James Robb

Posted on Oct 24, 2021

Data types in Rust

#rust #beginners

Following on from the previous article in this series we will now take a look at the data types rust supports.

First let's define what a data type is:

In computer science and computer programming, a data type or simply type is an attribute of data which tells the compiler or interpreter how the programmer intends to use the data. [...] A data type constrains the values that an expression, such as a variable or a function, might take. This data type defines the operations that can be done on the data, the meaning of the data, and the way values of that type can be stored.

Source: Data Type Wikipedia Page

With this definition we can see that data types provide meaning to our code and allow us to set expectations of what data should come in and flow out of our applications.

There are 2 overarching categories of data types supported by Rust. These categories are scalar types and compound types. We will look at both of these categories in this article and explain what types lay within each category.

Scalar Types

A scalar type can be defined as any type that represents a single value.

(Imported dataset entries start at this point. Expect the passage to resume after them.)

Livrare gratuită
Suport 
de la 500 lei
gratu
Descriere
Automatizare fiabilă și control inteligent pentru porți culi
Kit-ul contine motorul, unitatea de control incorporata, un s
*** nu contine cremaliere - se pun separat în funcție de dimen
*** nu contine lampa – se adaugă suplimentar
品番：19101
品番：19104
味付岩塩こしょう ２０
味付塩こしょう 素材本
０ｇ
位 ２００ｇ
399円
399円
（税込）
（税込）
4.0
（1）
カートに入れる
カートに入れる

Rust supports four primary scalar types: integers, floating-point numbers, Booleans, and characters.

Integers

An integer represents a whole number with no fractional component. This means that 100 and -27 are integers but 123.45 and -91.2 are not.

Integer Types

The supported integer types are:

Bit Length	Signed Type	Unsigned Type
8-bit	i8	u8
16-bit	i16	u16
32-bit	i32	u32
64-bit	i64	u64
128-bit	i128	u128
arch	isize	usize

Sidenote 1:

The isize and usize types allow us to let the system decide what size our integers should be. For example if we are on a 32 bit system then an isize integer would be equivalent to an i32 whereas on a 64 bit system it would be equivalent to an i64, etc.

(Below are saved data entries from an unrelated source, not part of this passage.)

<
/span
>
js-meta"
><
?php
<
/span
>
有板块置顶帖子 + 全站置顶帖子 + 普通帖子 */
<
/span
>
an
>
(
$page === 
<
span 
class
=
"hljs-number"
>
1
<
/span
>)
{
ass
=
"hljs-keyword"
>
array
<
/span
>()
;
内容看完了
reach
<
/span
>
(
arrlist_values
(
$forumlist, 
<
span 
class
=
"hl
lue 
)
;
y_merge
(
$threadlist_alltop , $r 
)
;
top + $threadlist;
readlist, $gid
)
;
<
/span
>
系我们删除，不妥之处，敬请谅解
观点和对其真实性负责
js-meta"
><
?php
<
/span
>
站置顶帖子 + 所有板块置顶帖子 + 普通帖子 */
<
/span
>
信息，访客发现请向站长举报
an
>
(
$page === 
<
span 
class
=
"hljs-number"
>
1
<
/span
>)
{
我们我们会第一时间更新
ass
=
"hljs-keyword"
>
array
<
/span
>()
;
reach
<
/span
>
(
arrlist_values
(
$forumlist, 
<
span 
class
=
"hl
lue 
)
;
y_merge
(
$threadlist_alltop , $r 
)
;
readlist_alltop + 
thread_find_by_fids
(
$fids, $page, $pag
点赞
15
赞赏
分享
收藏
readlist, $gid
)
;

Signed integers hold a range from $-(2^{n-1})$ to $2^{n-1} - 1$ inclusive, where n is the bit length that variant uses. Unsigned integers on the other hand hold a range from 0 to $2^{n-1}$ .

As an example we can see the range of an i8 and u8 integer below:

Type	Lower Bound	Upper Bound
i8	-128	127
u8	0	255

It is important to be aware of these ranges because if you enter an integer that is out of range for the given type then Rust will panic as an integer overflow error will occur. The compiler tries to catch as many cases as possible for you but try to always consider which type is most suitable for the use case at hand to avoid any issues that could come up such as when working with third party data for example.

Sidenote 2:

One caveat to understand is that when Rust is compiled in release mode, it doesn't panic with an integer overflow error.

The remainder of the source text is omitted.